— Ты чувствовал себя там дома?
— Нет.
— Почему?
— Пространство ощущается там иначе. И есть особые сложности. На теневой стороне Луны царит беспощадный холод, и еще более беспощадный жар — на освещенной стороне. Лучи солнца обжигали наши скафандры, нарушали работу оборудования.
— Вы не смогли понять часть технологий древних? Не знаете, как те преодолевали эти проблемы? Как они смогли в таких условиях возвести целый город?

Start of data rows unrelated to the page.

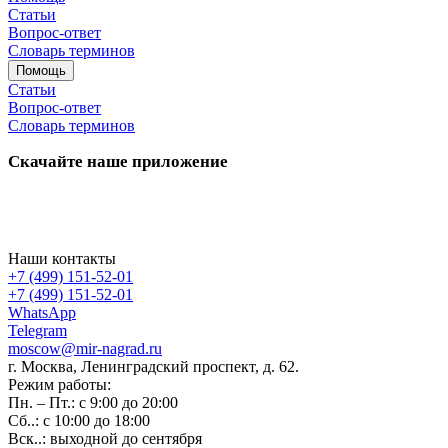
Статьи
Вопрос-ответ
Словарь терминов
Помощь
Статьи
Вопрос-ответ
Словарь терминов
Скачайте наше приложение
Наши контакты
+7 (499) 151-52-01
+7 (499) 151-52-01
WhatsApp
Telegram
moscow@mir-nagrad.ru
г. Москва, Ленинградский проспект, д. 62.
Режим работы:
Пн. – Пт.: с 9:00 до 20:00
Сб..: с 10:00 до 18:00
Вск..: выходной до сентября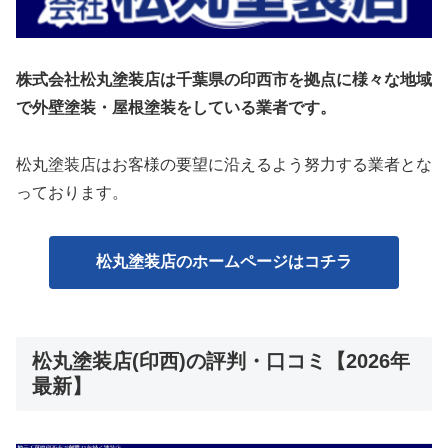
株式会社松丸塗装店は千葉県の印西市を拠点に様々な地域
で外壁塗装・屋根塗装をしている業者です。
松丸塗装店はお客様の要望に沿えるよう努力する業者とな
っております。
松丸塗装店のホームページはコチラ
松丸塗装店(印西)の評判・口コミ【2026年
最新】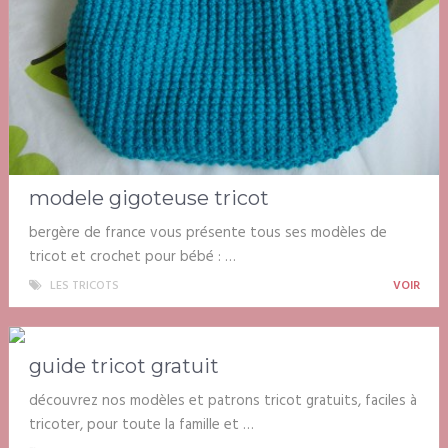
modele gigoteuse tricot
bergère de france vous présente tous ses modèles de
tricot et crochet pour bébé : …
LES TRICOTS
VOIR
guide tricot gratuit
découvrez nos modèles et patrons tricot gratuits, faciles à
tricoter, pour toute la famille et …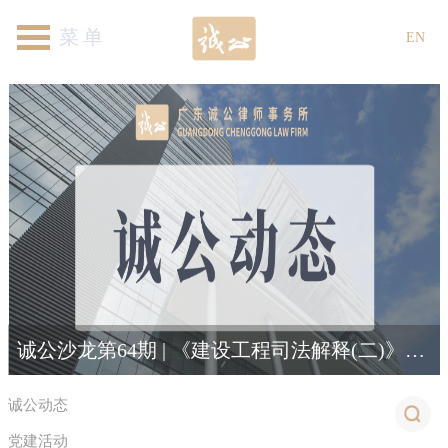
首页
关于我们
律师团队
专业领域
新闻资讯
各地机构
加入我们
联系我们
EN
诚公党委“喜迎建党105周年·羽动赛场展风采”羽毛球趣味邀请赛圆满落幕
诚公沙龙第64期 | 《建设工程司法解释(二)》新规解读与适用
诚公动态
党建活动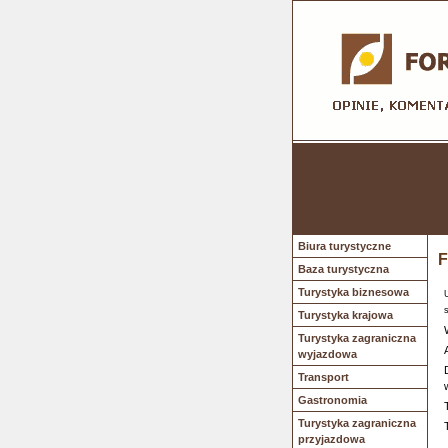
Biura turystyczne
F
Baza turystyczna
Turystyka biznesowa
Turystyka krajowa
Turystyka zagraniczna
wyjazdowa
Transport
Gastronomia
Turystyka zagraniczna
przyjazdowa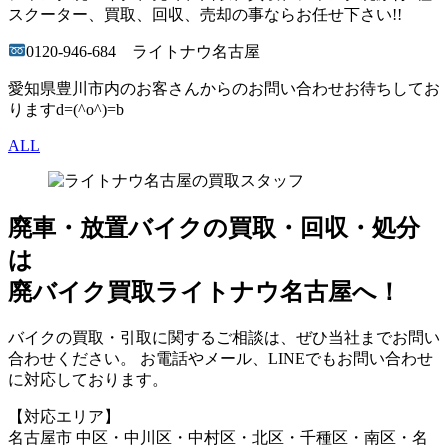
スクーター、買取、回収、売却の事ならお任せ下さい!!
0120-946-684 ライトナウ名古屋
愛知県豊川市内のお客さんからのお問い合わせお待ちしてお
りますd=(^o^)=b
ALL
廃車・放置バイク
の
買取・回収・処分
は
廃バイク買取ライトナウ名古屋へ！
バイクの買取・引取に関するご相談は、ぜひ当社までお問い
合わせください。 お電話やメール、LINEでもお問い合わせ
に対応しております。
【対応エリア】
名古屋市 中区・中川区・中村区・北区・千種区・南区・名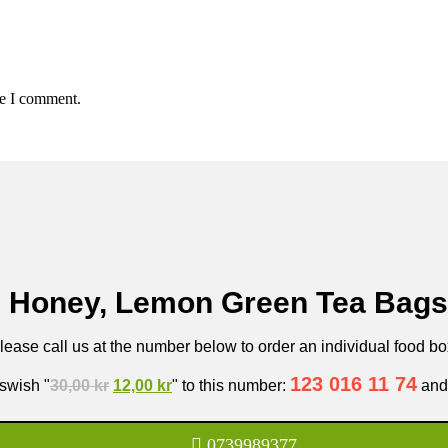
me I comment.
n Honey, Lemon Green Tea Bags
lease call us at the number below to order an individual food bo
Original
Current
123 016 11 74
swish "
30,00
kr
12,00
kr
" to this number:
and 
price
price
was:
is:
30,00 kr.
12,00 kr.
0739989377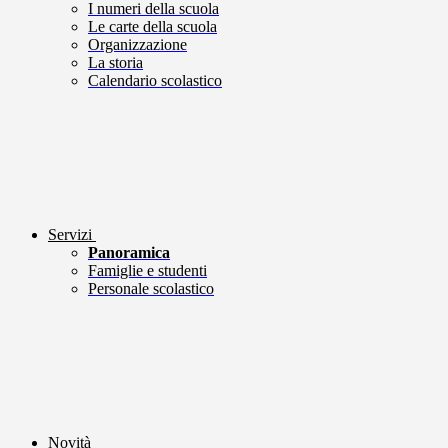
I numeri della scuola
Le carte della scuola
Organizzazione
La storia
Calendario scolastico
Servizi
Panoramica
Famiglie e studenti
Personale scolastico
Novità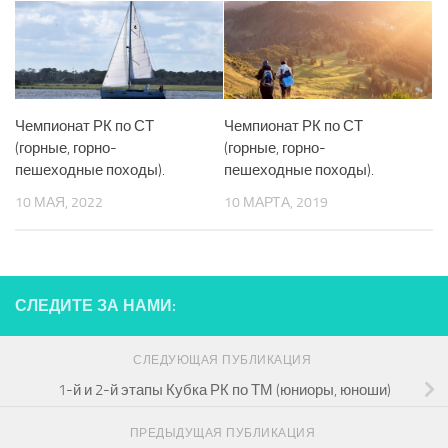
Чемпионат РК по СТ
Чемпионат РК по СТ
(горные, горно-
(горные, горно-
пешеходные походы).
пешеходные походы).
10 МАЯ, 2022
10 МАРТА, 2019
СЛЕДИТЕ ЗА НАМИ:
СЛЕДУЮЩАЯ ПУБЛИКАЦИЯ
1-й и 2-й этапы Кубка РК по ТМ (юниоры, юноши)
ПРЕДЫДУЩАЯ ПУБЛИКАЦИЯ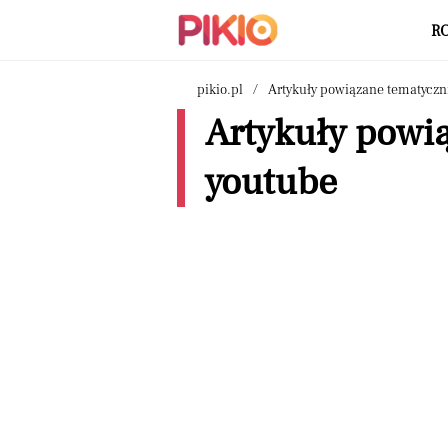
R
pikio.pl
Artykuły powiązane tematyczn
Artykuły powią
youtube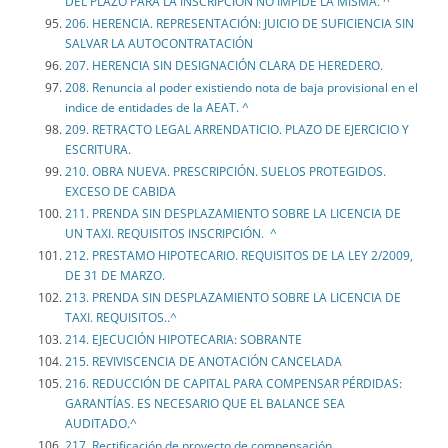
DEL PLAZO PARA LA INSCRIPCIÓN NO IMPIDE LA MISMA. ^
206. HERENCIA. REPRESENTACIÓN: JUICIO DE SUFICIENCIA SIN
SALVAR LA AUTOCONTRATACIÓN
207. HERENCIA SIN DESIGNACIÓN CLARA DE HEREDERO.
208. Renuncia al poder existiendo nota de baja provisional en el
indice de entidades de la AEAT. ^
209. RETRACTO LEGAL ARRENDATICIO. PLAZO DE EJERCICIO Y
ESCRITURA.
210. OBRA NUEVA. PRESCRIPCIÓN. SUELOS PROTEGIDOS.
EXCESO DE CABIDA
211. PRENDA SIN DESPLAZAMIENTO SOBRE LA LICENCIA DE
UN TAXI. REQUISITOS INSCRIPCIÓN. ^
212. PRESTAMO HIPOTECARIO. REQUISITOS DE LA LEY 2/2009,
DE 31 DE MARZO.
213. PRENDA SIN DESPLAZAMIENTO SOBRE LA LICENCIA DE
TAXI. REQUISITOS..^
214. EJECUCIÓN HIPOTECARIA: SOBRANTE
215. REVIVISCENCIA DE ANOTACIÓN CANCELADA
216. REDUCCIÓN DE CAPITAL PARA COMPENSAR PÉRDIDAS:
GARANTÍAS. ES NECESARIO QUE EL BALANCE SEA
AUDITADO.^
217. Rectificación de proyecto de compensación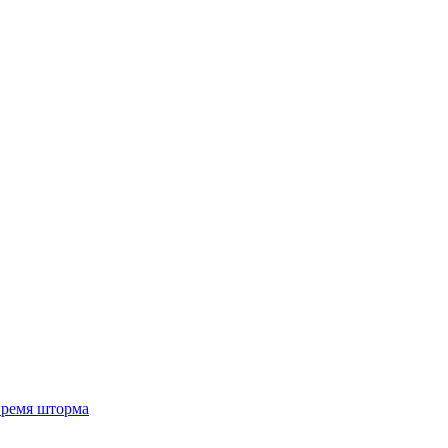
 время шторма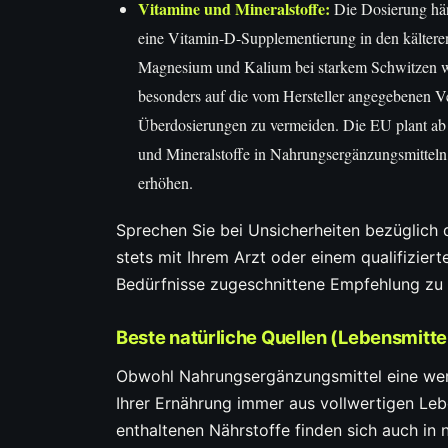
Vitamine und Mineralstoffe:
Die Dosierung hän
eine Vitamin-D-Supplementierung in den kältere
Magnesium und Kalium bei starkem Schwitzen wi
besonders auf die vom Hersteller angegebenen V
Überdosierungen zu vermeiden. Die EU plant ab 
und Mineralstoffe in Nahrungsergänzungsmitteln
erhöhen.
Sprechen Sie bei Unsicherheiten bezüglich
stets mit Ihrem Arzt oder einem qualifiziert
Bedürfnisse zugeschnittene Empfehlung zu 
Beste natürliche Quellen (Lebensmittel
Obwohl Nahrungsergänzungsmittel eine wertv
Ihrer Ernährung immer aus vollwertigen Leb
enthaltenen Nährstoffe finden sich auch in n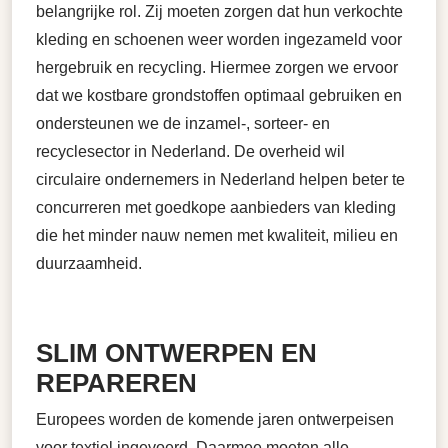
belangrijke rol. Zij moeten zorgen dat hun verkochte
kleding en schoenen weer worden ingezameld voor
hergebruik en recycling. Hiermee zorgen we ervoor
dat we kostbare grondstoffen optimaal gebruiken en
ondersteunen we de inzamel-, sorteer- en
recyclesector in Nederland. De overheid wil
circulaire ondernemers in Nederland helpen beter te
concurreren met goedkope aanbieders van kleding
die het minder nauw nemen met kwaliteit, milieu en
duurzaamheid.
SLIM ONTWERPEN EN
REPAREREN
Europees worden de komende jaren ontwerpeisen
voor textiel ingevoerd. Daarmee moeten alle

— Хватит, — вмешался Квандра. — Это закрытая информация. К чему такой допрос?
— Чтобы показать обратную сторону твоей лжи, — ответил Ивара. Внезапно его голос обрел пугающую силу. — Ты говоришь, мы на технологической вершине? Что наши бедняки будто бы строят себе дома столь же совершенные, как космические корабли древних? Но твои люди заживо горели там. И я догадываюсь, о какой части жертв и ошибок вы все сейчас молчите. Сколько ученых вы туда загнали, чтобы те приняли смерть в лишенной воздуха пустоте, среди мертвых камней, впитавших в себя радиацию космоса?
На скулах Праты шевельнулись желваки, но он ничего не ответил.
— Нет, мы не на вершине. Мы, возможно, карабкаемся обратно на вершину. Но мы не на ней. И наши технологии сейчас уступают технологиям Золотого Века. Вы летели туда на ракете, которой почти тысяча лет, и она не подвела вас. Но сами вы такую ракету построить не в силах. К чему тщеславие, когда вы по-прежнему побираетесь на местах древних свалок?
— А разве ты сам не делал этого? — спросил Киддика.
— Я археолог. Я только это и делал. Но я не смел оскорблять своим самомнением ни одну из прежних эпох. Я никогда не заявлял о своем превосходстве над древними или над героями Великой Зимы. Я считаю, что мы на закате, на грани катастрофы, на пороге конца нашей культуры.
— Мы строим наши собственные ракеты, — сказал Квандра. — Они почти готовы, и они будут лучше, чем ракеты древних. И мы копим несметные топливные ресурсы для дальних полетов в космос. Каждая трудность — это просто этап нашего становления. Мы преодолеем все трудности. И жар космических светил, и холод космических теней — все станет нам подвластно. Прата ведь здесь сейчас — вернулся, выжил. Мы не проигрываем, мы побеждаем.
— И ваши ракеты взрываются вместо того, чтобы лететь? Так погиб юный Итака?
— Прошу тебя… — начал Лива.
— Я говорю это не для того, чтобы причинить тебе боль. Я говорю это потому, что гибель твоего сына — очередное подтверждение кровавых ошибок, которые совершил мой брат. А все его ошибки свидетельствуют об общей неполноте, неверности и несправедливости его философии.
— Опять вина? — ядовито спросил Квандра. — А мне казалось, мы уже исчерпали эту тему.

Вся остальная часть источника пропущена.